START SUPPLIED MATERIAL
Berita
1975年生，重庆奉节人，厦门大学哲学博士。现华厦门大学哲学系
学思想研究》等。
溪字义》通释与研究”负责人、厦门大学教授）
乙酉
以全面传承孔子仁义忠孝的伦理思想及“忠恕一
END SUPPLIED MATERIAL
START SUPPLIED MATERIAL
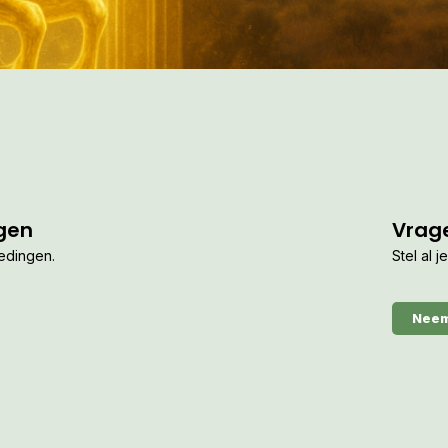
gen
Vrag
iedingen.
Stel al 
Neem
END SUPPLIED MATERIAL
START SUPPLIED MATERIAL
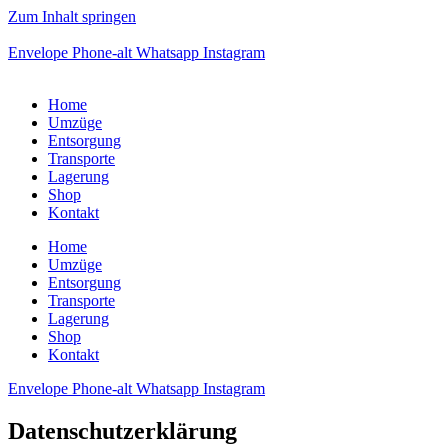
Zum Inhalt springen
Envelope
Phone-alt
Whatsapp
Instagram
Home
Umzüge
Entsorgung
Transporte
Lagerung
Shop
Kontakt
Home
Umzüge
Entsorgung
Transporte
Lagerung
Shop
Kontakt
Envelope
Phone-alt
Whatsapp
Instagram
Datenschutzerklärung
END SUPPLIED MATERIAL
YOUR TASK ▸ Among the entries above, the lines between the ones containing "Zum Inhalt springen" and "Datenschutzerklärung", inclusive, are to be transcribed exactly. No other line is to be given.

TASK RESPONSE ▸
Zum Inhalt springen
Envelope
Phone-alt
Whatsapp
Instagram
Home
Umzüge
Entsorgung
Transporte
Lagerung
Shop
Kontakt
Home
Umzüge
Entsorgung
Transporte
Lagerung
Shop
Kontakt
Envelope
Phone-alt
Whatsapp
Instagram
Datenschutzerklärung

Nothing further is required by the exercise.